貴乃花親方衝撃の引退騒動②周囲の人々、一本気な男「貴乃花」を語る

今記事では貴乃花親方自身の発言と、親しい人物のコメントをまとめることにより、貴乃花親方の人柄をメインテーマに見ていきたいと思う。

 

「勝つか負けるかではない。ただ信じた道を進むだけ」

生きざま 私と相撲、激闘四十年のすべて右に進めばいいのか左に進めばいいのか。そんなときいつも私は「真っ直ぐ」を選択するのだ。堂々と胸を張って 己が信じた道を これからも進んでいこうと思う。                                         相撲界の未来のために自分たちにはなにができるのか?

私が立候補することはいわば掟破り。一門と袂を分かたなければならなかった。

小さな石ころが水面に作った波紋が徐々に大きく広がっていくように、少しづつでも変化が生まれてくるのではないか。そんな思いから、あの行動に出たのだ。                               「生きざま 私と相撲、激闘四十年のすべて」 貴乃花光司著

 6年前、貴乃花自身がこう語っていた言葉である。そうして2016年、貴乃花親方は理事長戦に臨む。結果、二対六で八角理事長に敗北。

そして2018年9月25日、貴乃花親方は記者会見で突然の引退表明をすることになる。

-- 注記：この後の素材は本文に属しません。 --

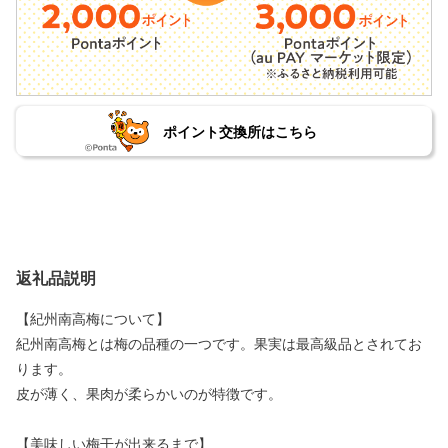
ポイント交換所はこちら
返礼品説明
【紀州南高梅について】
紀州南高梅とは梅の品種の一つです。果実は最高級品とされてお
ります。
皮が薄く、果肉が柔らかいのが特徴です。
【美味しい梅干が出来るまで】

強くなった若い力士たち、相撲道に一生懸命取り組んだ力士たちが親方になっても公益法人として勉強しながら、新しい大相撲の発展繋がる職責を果たしていける道をこれから作っていっていただきたいな、という思いでおります。
それでは周囲の人たちはこの会見を見てどう感じたのだろうか。

貴乃花親方と30年来の親交 釜本邦茂氏

釜本邦茂自伝 ゴールの軌跡本当に自分の思ったことをその通りに言ってることだと思います。一本線、線二本持ってないよね。あのひと一本ですから。
本当の親方の姿やと思いますよ。
何も隠し立てしない一本気な人だから。

 

貴乃花親方と30年来の親交 日本サッカー協会顧問 釜本邦茂氏

東京相撲記者クラブ会友 龍川裕氏

龍川さんは9月15日、貴乃花親方と会食していた。

 

結構鉄板の和牛のおしょうゆ味にからしを付けて食べるんですけど、ぽんっと平らげていましたよ。
とにかく今後は「新弟子を一杯とって育てたいんだ」と非常に明るく話していましたね。    
引退発表は貴乃花親方らしいなと。思い込んだら命がけ。これだけは絶対譲れない、一つの線ですよね。協会執行部が「もう一度戻ってくれないか」というような形でうまく戻ってもらえれば最高ですよ。                         
ただ一度口に出した以上ね、親方の性格からすれば「もう決めたこと」ということでしょうね。                                                               龍川裕氏 30年以上貴乃花親方を取材

 

スポーツニッポン 仁木弘一氏

2012年の時もいきなり「辞める」って言い始めて、妻の景子さんとかと「えっ!?本当?」って話をしましたからね。
でもまだ理事になったばかりだし、これからまだ二期目三期目もあるし、協会をこれから良くしなきゃだめじゃない って話をしてて、景子夫人しかり、いろんな後援者しかり、説得して何とか翻意してもらった。
 

 

不器用で真っすぐな貴乃花親方の苦闘の日々

2017年に起きた日馬富士暴行事件で、巡業部長だった貴乃花親方はこの事件を協会側に報告しなかったとして嫌がらせに近い降格人事を受けることに(下図)

まとめ

彼はこの暴行事件を協会に全て委ねるのではなく、警察の手にゆだね、一歩も協会側に譲らなかった。
その真っすぐな姿勢に多くの人が感銘を受けたことと思う。強きにも決して媚びない、引かない。弟子という大切な存在を傷つけた相手は誰であろうと許さない。
そんな貴乃花親方の意思が伝わってきて個人的に「これが横綱か・・・」と改めて感じた。
それに対して訳のわからない理屈で貴乃花を追い詰める生け花の人や、トップだというのにてんで頼りない八角理事長にしても、貴乃花とは明らかに役者が違った。
むしろ協会内の立場や権力に汲々としているかのようにみえるそれらの人々の慌てぶりに対し、貴乃花は全く主張を曲げることはなかった。
要は清廉なのである。純真の上潔癖。もともと相撲協会のような組織には合っていなかった。だから今回の「退職」も必然といえるのかもしれない。
真っすぐさは信念を貫く強さにも繋がるが柔軟性に欠けるという欠点にもなる。
表面上従う振りをしながら、腹の底では「いつか改革してやる」という野望を抱え、トップになるまで雌伏して時を待つ、そんな強かな姿勢も身に付けてほしかった。
彼が相撲協会に残っていれば、協会の体質も変わっていっただろうに、と本当に残念に思う。